Sa volonté devint difficile à réaliser quand la chope en question glissa de ses mains et chuta juste devant l’estrade. Passablement ivre, la femme hoqueta avant de s’intéresser aux deux musiciens. Et la musique s’interrompit, car l’épée fut dégainée. La soldate braqua sa lame vers Lusha qui en écarquilla les yeux.

— Je ne t’ai pas demandé de t’arrêter ! réprimanda la femme soûle. Au contraire… Hic ! Je voulais que tu joues plus vite ! Je veux de la vraie musique, vivante et rythmée, pas de la douce mélodie pour niais !

— Et qui êtes-vous pour prétendre me dicter comment je dois manier ma flûte ? osa Lusha. Vos privilèges…

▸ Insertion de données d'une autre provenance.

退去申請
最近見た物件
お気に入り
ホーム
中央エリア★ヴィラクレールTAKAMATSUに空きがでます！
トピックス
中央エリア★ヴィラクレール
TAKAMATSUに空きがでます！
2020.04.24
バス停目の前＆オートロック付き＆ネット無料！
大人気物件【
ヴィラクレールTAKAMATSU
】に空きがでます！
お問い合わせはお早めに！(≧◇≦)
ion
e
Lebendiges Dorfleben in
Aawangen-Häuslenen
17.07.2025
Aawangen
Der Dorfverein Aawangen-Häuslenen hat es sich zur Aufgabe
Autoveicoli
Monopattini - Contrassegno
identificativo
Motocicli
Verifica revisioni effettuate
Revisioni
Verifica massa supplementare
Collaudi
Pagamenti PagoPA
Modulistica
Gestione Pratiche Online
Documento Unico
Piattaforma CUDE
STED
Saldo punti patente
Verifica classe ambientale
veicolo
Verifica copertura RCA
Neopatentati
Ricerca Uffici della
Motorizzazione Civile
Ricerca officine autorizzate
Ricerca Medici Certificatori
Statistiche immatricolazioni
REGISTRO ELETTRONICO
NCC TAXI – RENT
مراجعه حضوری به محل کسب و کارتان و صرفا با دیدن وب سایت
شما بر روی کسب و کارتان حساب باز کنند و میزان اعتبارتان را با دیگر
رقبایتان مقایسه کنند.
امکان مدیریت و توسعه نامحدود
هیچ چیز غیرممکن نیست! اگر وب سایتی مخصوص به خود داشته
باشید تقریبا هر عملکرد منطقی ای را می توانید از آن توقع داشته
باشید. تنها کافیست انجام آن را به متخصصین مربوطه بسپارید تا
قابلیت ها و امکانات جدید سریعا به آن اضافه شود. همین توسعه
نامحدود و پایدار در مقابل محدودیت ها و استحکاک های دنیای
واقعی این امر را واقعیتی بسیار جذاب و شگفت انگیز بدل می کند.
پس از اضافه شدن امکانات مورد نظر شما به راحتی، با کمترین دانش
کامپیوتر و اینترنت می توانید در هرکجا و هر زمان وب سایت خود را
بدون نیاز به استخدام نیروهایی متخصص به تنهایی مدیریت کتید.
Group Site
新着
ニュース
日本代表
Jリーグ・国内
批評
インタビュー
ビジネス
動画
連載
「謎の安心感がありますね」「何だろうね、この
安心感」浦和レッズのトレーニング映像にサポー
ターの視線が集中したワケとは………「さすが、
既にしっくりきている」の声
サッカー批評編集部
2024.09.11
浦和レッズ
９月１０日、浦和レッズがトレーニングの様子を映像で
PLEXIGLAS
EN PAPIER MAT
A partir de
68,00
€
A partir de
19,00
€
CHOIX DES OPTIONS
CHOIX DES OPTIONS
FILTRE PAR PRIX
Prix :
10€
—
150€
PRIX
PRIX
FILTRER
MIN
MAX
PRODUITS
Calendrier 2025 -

Elle ne put achever sa pensée qu’une main cruelle s’enroula autour de sa cheville et la jeta par terre. La flûtiste se cogna la tête contre le plancher plaquant et perdit brièvement la notion de conscience. Des formes oscillantes fusionnaient avec les cris indicibles pour former une cacophonie étourdissante. Mais la brutalité ne trompait pas : encouragée par les siens, la soldate détenait la vie de la pauvre ménestrelle entre ses mains. Des yeux aussi rouges de rage que d’alcool la dévisageaient férocement tandis que l’autre militaire retenait Fleid avec un sadisme similaire.

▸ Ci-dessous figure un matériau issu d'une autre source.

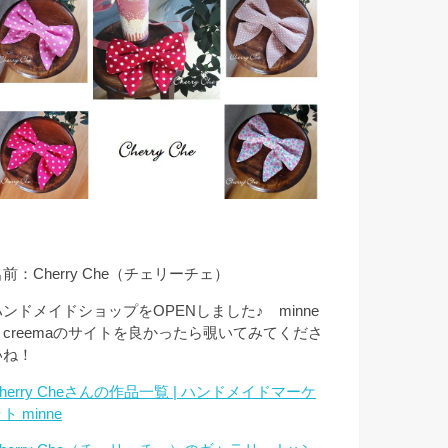
前：Cherry Che（チェリーチェ）
ハンドメイドショップをOPENしました♪ minne
とcreemaのサイトを良かったら覗いてみてくださ
いね！
herry Cheさんの作品一覧 | ハンドメイドマーケ
ト minne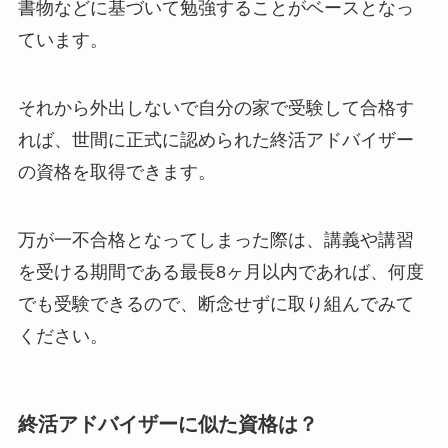
書物などに基づいて勉強することがベースとなっ
ています。
それから外出しないで自分の家で受験して合格す
れば、世間に正式に認められた終活アドバイザー
の資格を取得できます。
万が一不合格となってしまった際は、講義や講習
を受ける期間である最長8ヶ月以内であれば、何度
でも受験できるので、断念せずに取り組んでみて
ください。
終活アドバイザーに似た資格は？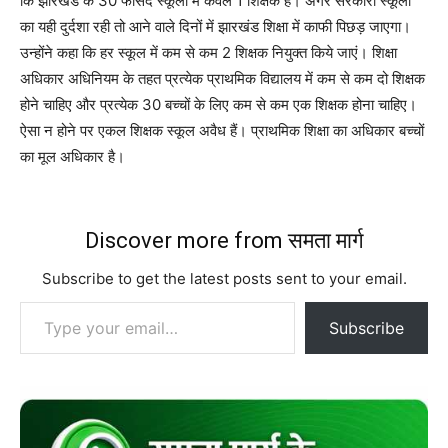
कि झारखंड के 30 फीसद स्कूलों में केवल 1 शिक्षक है। अगर सरकारी स्कूलों
का यही दुर्दशा रही तो आने वाले दिनों में झारखंड शिक्षा में काफी पिछड़ जाएगा।
उन्होंने कहा कि हर स्कूल में कम से कम 2 शिक्षक नियुक्त किये जाएं। शिक्षा
अधिकार अधिनियम के तहत प्रत्येक प्राथमिक विद्यालय में कम से कम दो शिक्षक
होने चाहिए और प्रत्येक 30 बच्चों के लिए कम से कम एक शिक्षक होना चाहिए।
ऐसा न होने पर एकल शिक्षक स्कूल अवैध हैं। प्राथमिक शिक्षा का अधिकार बच्चों
का मूल अधिकार है।
Discover more from समता मार्ग
Subscribe to get the latest posts sent to your email.
Type your email…
Subscribe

— Mes privilèges ? vociféra la partisane. Je maintiens la sécurité dans une ville où des crétins de jeunes troublent l’ordre public ! Tout ce que tu dois faire, c’est te servir d’une flûte, et tu arrives encore à te plaindre ?

— Oubliez ce qu’elle vient de dire…, bredouilla Fleid. Elle n’y pensait pas…

Les soldats se consultèrent du regard afin de décider du sort des deux jeunes personnes. Du tintamarre s’éveillait des objectifs peu modérés : les guetteurs acceptaient d’abandonner la musique pour entraver tout semblant de rébellion. Ce consentement permit aux deux militaires de réfléchir plus facilement à leur décision.

— Tu penses que la flûtiste mérite vraiment ta colère ? demanda l’homme. D’ordinaire, on apprécie sa musique, tu ne devrais pas laisser l’alcool parler à ta place.

— Tu as bien entendu ce qu’elle a dit, Adem ? répliqua la femme. Elle a contesté mon autorité… Moi, Bivra, l’une des meilleures soldates de ce régime ! Ça mérite punition !

— Laissez-la tranquille ! hurla le musicien.

À son cri succéda un coup de tête, un échec prévisible. Fleid tomba à la renverse, rudoyé à l’abdomen, et se courba pour mieux accueillir la douleur. Entre deux gémissements, il se retrouva victime de la haine des soldats. Son visage devint livide d’horreur lorsqu’il aperçut leur sourire sadique, dont l’état d’ébriété de Bivra renforçait la puissance. Son intervention insensée, instinctive et invalide aida Adem à soutenir le choix de son amie.

— Le patron trouvera d’autres musiciens pour harmoniser nos soirées, dit-il en haussant les épaules.

Lusha et Fleid regrettèrent leur audace aussi fugace que leurs espoirs. Traînés jusqu’à la porte d’entrée, une vague de froid s’abattit sur eux au moment où ils arpentèrent la rue contre leur gré. Nulle âme salvatrice ne rôdait à une heure où tout contrevenant risquait de se heurter aux multiples soldats aux aguets d’une allée à l’autre. De même, aucun adhérent au système ne protégeait deux victimes de leurs propres alliés, fussent-ils éméchés. Bivra et Adem emmenèrent les bardes à une ruelle voisine, jusqu’à un cul-de-sac. Ils étaient libres de s’adonner pleinement à leurs pulsions.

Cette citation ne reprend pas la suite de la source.